Fragmented approaches, misaligned with the goal of advancing scientific discovery, will fail to meet or evolve rapidly enough to support the changing ecosystem. The research process involves too many stakeholders and touch points to assume one repository or one publisher will, alone, effect widespread change. Institutions, funders, publishers, and scientists all have a role in promoting the rapid and responsible dissemination of research. For years we’ve talked about collaborating, but for many, the natural instinct is to compete and be the “best” instead of thinking about what’s best for science. There is no quick answer for how to work together, but a start would be to consider resources researchers are increasingly in need of, across disciplines, and communally shift our focus to supporting those.

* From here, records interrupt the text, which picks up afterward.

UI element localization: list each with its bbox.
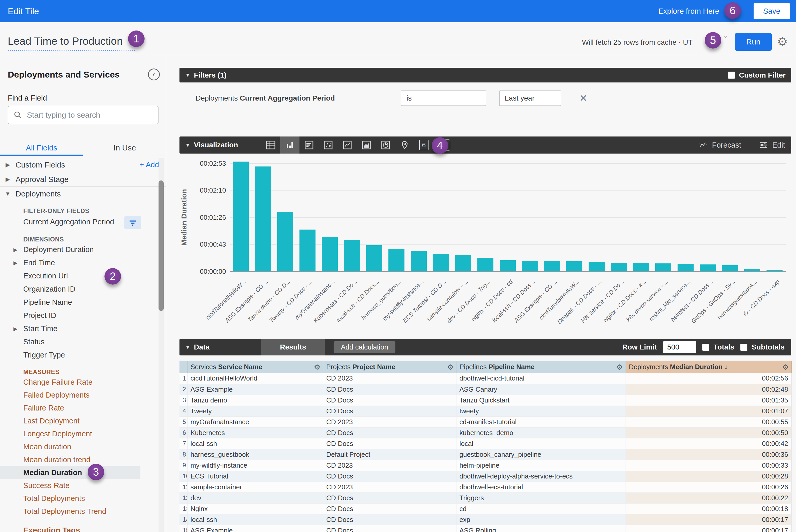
chart-bar[interactable]: [388, 249, 405, 271]
table-row[interactable]: 10ECS TutorialCD Docsdbothwell-deploy-al…: [180, 471, 791, 481]
sidebar-field-item[interactable]: ▶End Time: [0, 256, 166, 269]
table-row[interactable]: 14local-sshCD Docsexp00:00:17: [180, 514, 791, 525]
sidebar-field-item[interactable]: ▶Deployment Duration: [0, 243, 166, 256]
table-row[interactable]: 8harness_guestbookDefault Projectguestbo…: [180, 449, 791, 460]
caret-right-icon[interactable]: ▶: [14, 247, 17, 253]
sidebar-field-item[interactable]: Pipeline Name: [0, 296, 166, 309]
caret-down-icon[interactable]: ▼: [185, 344, 190, 350]
remove-filter-icon[interactable]: ✕: [579, 93, 588, 104]
chart-bar[interactable]: [566, 261, 582, 271]
sidebar-field-item[interactable]: Organization ID: [0, 283, 166, 296]
chart-bar[interactable]: [722, 265, 738, 271]
add-calculation-button[interactable]: Add calculation: [334, 341, 395, 353]
viz-type-table-icon[interactable]: [261, 136, 280, 154]
sidebar-field-item[interactable]: Trigger Type: [0, 348, 166, 362]
gear-icon[interactable]: ⚙: [777, 35, 788, 49]
sidebar-field-item[interactable]: ▶Start Time: [0, 322, 166, 335]
explore-from-here-link[interactable]: Explore from Here: [659, 7, 719, 16]
table-row[interactable]: 12devCD DocsTriggers00:00:22: [180, 492, 791, 503]
caret-right-icon[interactable]: ▶: [14, 260, 17, 266]
field-current-aggregation-period[interactable]: Current Aggregation Period: [0, 214, 166, 229]
chart-bar[interactable]: [611, 263, 627, 271]
caret-down-icon[interactable]: ▼: [0, 191, 16, 197]
subtotals-checkbox[interactable]: [740, 344, 747, 351]
sidebar-field-item[interactable]: Change Failure Rate: [0, 376, 166, 388]
filter-value-input[interactable]: Last year: [499, 91, 561, 106]
chart-bar[interactable]: [655, 263, 671, 271]
table-row[interactable]: 7local-sshCD Docslocal00:00:42: [180, 438, 791, 449]
viz-type-scatter-icon[interactable]: [319, 136, 338, 154]
sidebar-field-item[interactable]: Longest Deployment: [0, 427, 166, 440]
add-custom-field-button[interactable]: + Add: [140, 160, 159, 169]
sidebar-item-approval-stage[interactable]: ▶ Approval Stage: [0, 172, 166, 187]
row-limit-input[interactable]: [663, 341, 696, 353]
sidebar-field-item[interactable]: Mean duration: [0, 440, 166, 453]
sidebar-field-item[interactable]: Failed Deployments: [0, 388, 166, 401]
sidebar-field-item[interactable]: Execution Url: [0, 269, 166, 283]
caret-down-icon[interactable]: ▼: [185, 72, 190, 78]
tab-all-fields[interactable]: All Fields: [0, 141, 83, 156]
chart-bar[interactable]: [500, 260, 516, 271]
custom-filter-checkbox[interactable]: [728, 72, 735, 79]
sidebar-field-item[interactable]: Median Duration: [0, 466, 141, 479]
table-row[interactable]: 3Tanzu demoCD DocsTanzu Quickstart00:01:…: [180, 395, 791, 405]
chart-bar[interactable]: [255, 167, 271, 271]
tile-title-input[interactable]: Lead Time to Production: [8, 35, 123, 47]
chart-bar[interactable]: [744, 269, 760, 271]
chart-bar[interactable]: [233, 162, 249, 271]
filter-icon[interactable]: [124, 216, 141, 229]
gear-icon[interactable]: ⚙: [616, 363, 623, 372]
table-row[interactable]: 5myGrafanaInstanceCD 2023cd-manifest-tut…: [180, 416, 791, 427]
viz-type-horizontal-bar-icon[interactable]: [299, 136, 319, 154]
results-tab[interactable]: Results: [261, 339, 325, 356]
sort-descending-icon[interactable]: ↓: [724, 363, 728, 371]
forecast-button[interactable]: Forecast: [699, 141, 741, 149]
chart-bar[interactable]: [678, 264, 693, 271]
column-header-project-name[interactable]: Projects Project Name⚙: [323, 361, 456, 373]
gear-icon[interactable]: ⚙: [314, 363, 320, 372]
collapse-sidebar-button[interactable]: ‹: [148, 69, 160, 80]
run-button[interactable]: Run: [735, 33, 772, 51]
chart-bar[interactable]: [477, 258, 494, 271]
visualization-section-header[interactable]: ▼ Visualization: [180, 136, 791, 154]
viz-type-pie-chart-icon[interactable]: [376, 136, 395, 154]
gear-icon[interactable]: ⚙: [447, 363, 453, 372]
viz-type-line-chart-icon[interactable]: [338, 136, 357, 154]
chart-bar[interactable]: [544, 261, 560, 271]
filters-section-header[interactable]: ▼ Filters (1) Custom Filter: [180, 68, 791, 82]
column-header-service-name[interactable]: Services Service Name⚙: [187, 361, 323, 373]
sidebar-scrollbar-thumb[interactable]: [159, 180, 164, 311]
sidebar-field-item[interactable]: Mean duration trend: [0, 453, 166, 466]
table-row[interactable]: 13NginxCD Docscd00:00:18: [180, 503, 791, 514]
sidebar-field-item[interactable]: Total Deployments: [0, 492, 166, 505]
sidebar-item-deployments[interactable]: ▼ Deployments 2: [0, 187, 166, 201]
chart-bar[interactable]: [277, 212, 293, 271]
tab-in-use[interactable]: In Use: [83, 141, 167, 156]
table-row[interactable]: 9my-wildfly-instanceCD 2023helm-pipeline…: [180, 460, 791, 471]
chart-bar[interactable]: [433, 254, 449, 271]
chart-bar[interactable]: [455, 255, 471, 271]
gear-icon[interactable]: ⚙: [782, 363, 789, 372]
viz-type-bar-chart-icon[interactable]: [280, 136, 299, 154]
chart-bar[interactable]: [633, 263, 649, 271]
sidebar-field-item[interactable]: Project ID: [0, 309, 166, 322]
column-header-pipeline-name[interactable]: Pipelines Pipeline Name⚙: [456, 361, 626, 373]
chart-bar[interactable]: [700, 264, 716, 271]
chart-bar[interactable]: [366, 245, 382, 271]
chart-bar[interactable]: [344, 240, 360, 271]
table-row[interactable]: 6KubernetesCD Docskubernetes_demo00:00:5…: [180, 427, 791, 438]
sidebar-item-custom-fields[interactable]: ▶ Custom Fields + Add: [0, 158, 166, 172]
column-header-median-duration[interactable]: Deployments Median Duration ↓⚙: [626, 361, 791, 373]
chart-bar[interactable]: [589, 262, 605, 271]
caret-right-icon[interactable]: ▶: [14, 326, 17, 332]
caret-right-icon[interactable]: ▶: [0, 162, 16, 168]
filter-operator-select[interactable]: is: [401, 91, 486, 106]
chart-bar[interactable]: [522, 261, 538, 271]
table-row[interactable]: 15ASG ExampleCD DocsASG Rolling00:00:17: [180, 525, 791, 532]
sidebar-field-item[interactable]: Total Deployments Trend: [0, 505, 166, 518]
totals-checkbox[interactable]: [702, 344, 709, 351]
chart-bar[interactable]: [322, 237, 338, 271]
table-row[interactable]: 2ASG ExampleCD DocsASG Canary00:02:48: [180, 384, 791, 395]
sidebar-field-item[interactable]: Success Rate: [0, 479, 166, 492]
caret-right-icon[interactable]: ▶: [0, 176, 16, 183]
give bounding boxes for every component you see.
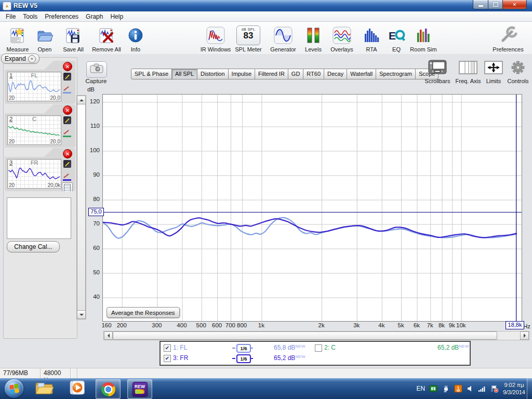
taskbar-media-player[interactable] <box>64 379 88 398</box>
toolbar-ir-windows-button[interactable]: IR Windows <box>198 23 233 52</box>
toolbar-label: RTA <box>366 46 377 52</box>
chevron-right-icon: » <box>28 55 36 63</box>
taskbar-explorer[interactable] <box>32 379 56 398</box>
toolbar-preferences-button[interactable]: Preferences <box>490 23 526 52</box>
toolbar-levels-button[interactable]: 0369Levels <box>301 23 325 52</box>
tab-all-spl[interactable]: All SPL <box>171 69 197 79</box>
toolbar-remove-all-button[interactable]: Remove All <box>89 23 124 52</box>
plug-icon[interactable] <box>442 384 450 393</box>
taskbar-rew[interactable]: REW <box>127 379 152 399</box>
menu-help[interactable]: Help <box>107 12 127 21</box>
tab-rt60[interactable]: RT60 <box>303 69 324 79</box>
flag-icon[interactable] <box>490 384 499 393</box>
date: 9/3/2014 <box>503 389 525 396</box>
app-green-icon[interactable] <box>429 384 437 393</box>
mini-chart: 1FL2020,0 <box>7 72 61 101</box>
measurement-card-fr[interactable]: 3FR2020,0k✕ <box>5 148 75 191</box>
menu-preferences[interactable]: Preferences <box>41 12 82 21</box>
change-cal-button[interactable]: Change Cal... <box>7 241 60 252</box>
x-tick-label: 200 <box>110 322 133 328</box>
smoothing-dash <box>232 348 235 349</box>
notes-icon[interactable] <box>62 182 73 193</box>
trace-fr <box>103 218 516 237</box>
toolbar-rta-button[interactable]: RTA <box>360 23 383 52</box>
taskbar: REW EN9:02 πμ9/3/2014 <box>0 378 532 399</box>
capture-button[interactable] <box>86 61 107 78</box>
toolbar-label: IR Windows <box>201 46 231 52</box>
measurement-card-fl[interactable]: 1FL2020,0✕ <box>5 61 75 104</box>
smoothing-badge[interactable]: 1/6 <box>236 354 251 363</box>
remove-measurement-button[interactable]: ✕ <box>63 105 72 115</box>
trace-color-icon[interactable] <box>63 85 72 94</box>
x-cursor-value[interactable]: 18,8k <box>506 321 524 329</box>
x-tick-label: 10k <box>449 322 472 328</box>
start-button[interactable] <box>5 379 23 398</box>
toolbar-label: Preferences <box>493 46 523 52</box>
toolbar-label: Measure <box>7 46 29 52</box>
average-responses-button[interactable]: Average the Responses <box>107 307 180 318</box>
legend-value: 65,2 dBNEW <box>274 354 305 362</box>
toolbar-label: SPL Meter <box>235 46 262 52</box>
toolbar-label: EQ <box>392 46 401 52</box>
horizontal-scrollbar[interactable] <box>103 331 529 340</box>
menu-graph[interactable]: Graph <box>82 12 107 21</box>
show-desktop-button[interactable] <box>527 378 532 399</box>
remove-measurement-button[interactable]: ✕ <box>63 62 72 71</box>
toolbar-generator-button[interactable]: Generator <box>268 23 298 52</box>
y-tick-label: 90 <box>82 171 100 178</box>
edit-measurement-icon[interactable] <box>63 160 71 168</box>
minimize-button[interactable] <box>473 0 488 9</box>
smoothing-badge[interactable]: 1/6 <box>236 344 251 353</box>
info-icon <box>127 25 144 46</box>
expand-button[interactable]: Expand » <box>1 54 39 64</box>
rew-icon: REW <box>132 382 148 397</box>
language-indicator[interactable]: EN <box>417 385 425 392</box>
scrollbars-button[interactable]: Scrollbars <box>420 58 455 84</box>
main-toolbar: MeasureOpenSave AllRemove AllInfoIR Wind… <box>0 22 532 55</box>
java-icon[interactable] <box>454 384 462 393</box>
maximize-button[interactable] <box>488 0 502 9</box>
spl-plot-area[interactable] <box>102 94 522 322</box>
tab-impulse[interactable]: Impulse <box>228 69 256 79</box>
ir-windows-icon <box>206 25 225 46</box>
tab-gd[interactable]: GD <box>288 69 304 79</box>
y-cursor-value[interactable]: 75,0 <box>88 208 104 216</box>
toolbar-open-button[interactable]: Open <box>31 23 58 52</box>
toolbar-eq-button[interactable]: EEQ <box>385 23 407 52</box>
legend-checkbox-1fl[interactable]: ✔ <box>164 344 171 352</box>
notes-box[interactable] <box>7 197 71 239</box>
smoothing-dash <box>232 358 235 359</box>
measurement-card-c[interactable]: 2C2020,0✕ <box>5 104 75 148</box>
legend-checkbox-2c[interactable] <box>315 344 322 352</box>
tab-spectrogram[interactable]: Spectrogram <box>376 69 416 79</box>
svg-text:3: 3 <box>312 32 314 35</box>
x-axis-unit: Hz <box>523 323 530 329</box>
edit-measurement-icon[interactable] <box>63 116 71 124</box>
legend-value: 65,8 dBNEW <box>274 344 305 351</box>
toolbar-info-button[interactable]: Info <box>125 23 147 52</box>
toolbar-save-all-button[interactable]: Save All <box>58 23 88 52</box>
trace-color-icon[interactable] <box>63 172 72 181</box>
speaker-icon[interactable] <box>467 385 474 392</box>
tab-distortion[interactable]: Distortion <box>197 69 228 79</box>
measurements-panel: 1FL2020,0✕2C2020,0✕3FR2020,0k✕ Change Ca… <box>3 57 77 339</box>
tab-decay[interactable]: Decay <box>324 69 347 79</box>
network-icon[interactable] <box>478 385 486 392</box>
legend-checkbox-3fr[interactable]: ✔ <box>164 355 171 362</box>
edit-measurement-icon[interactable] <box>63 73 71 81</box>
tab-filtered-ir[interactable]: Filtered IR <box>255 69 288 79</box>
menu-file[interactable]: File <box>2 12 19 21</box>
toolbar-spl-meter-button[interactable]: dB SPL83SPL Meter <box>233 23 264 52</box>
remove-measurement-button[interactable]: ✕ <box>63 149 72 158</box>
tab-waterfall[interactable]: Waterfall <box>347 69 376 79</box>
trace-color-icon[interactable] <box>63 128 72 137</box>
clock[interactable]: 9:02 πμ9/3/2014 <box>503 381 525 396</box>
toolbar-overlays-button[interactable]: Overlays <box>327 23 356 52</box>
toolbar-room-sim-button[interactable]: Room Sim <box>408 23 438 52</box>
taskbar-chrome[interactable] <box>96 379 121 399</box>
menu-tools[interactable]: Tools <box>19 12 41 21</box>
close-button[interactable]: ✕ <box>502 0 527 9</box>
tab-spl-phase[interactable]: SPL & Phase <box>131 69 172 79</box>
controls-button[interactable]: Controls <box>500 58 532 84</box>
toolbar-measure-button[interactable]: Measure <box>4 23 31 52</box>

As research supporters, driven by scientific discovery, it is essential that we are guided by our alignment with researchers and are agile enough to respond to an ever-changing landscape. This means focusing on how best to support data-driven research, as opposed to applauding fancy features and marketing, while simultaneously guarding researchers from understanding the cost of publishing bad science, disincentivizing proper data practices like curation. As research evolves, we can respond accordingly by working together in open, sustainable ways, to advance the amount of re-usable data available for evidence based discovery. And if we work separately or try to seek competitive advantage, we misalign with good science, missing an opportunity to leverage our goals and values at a rare time where people are listening.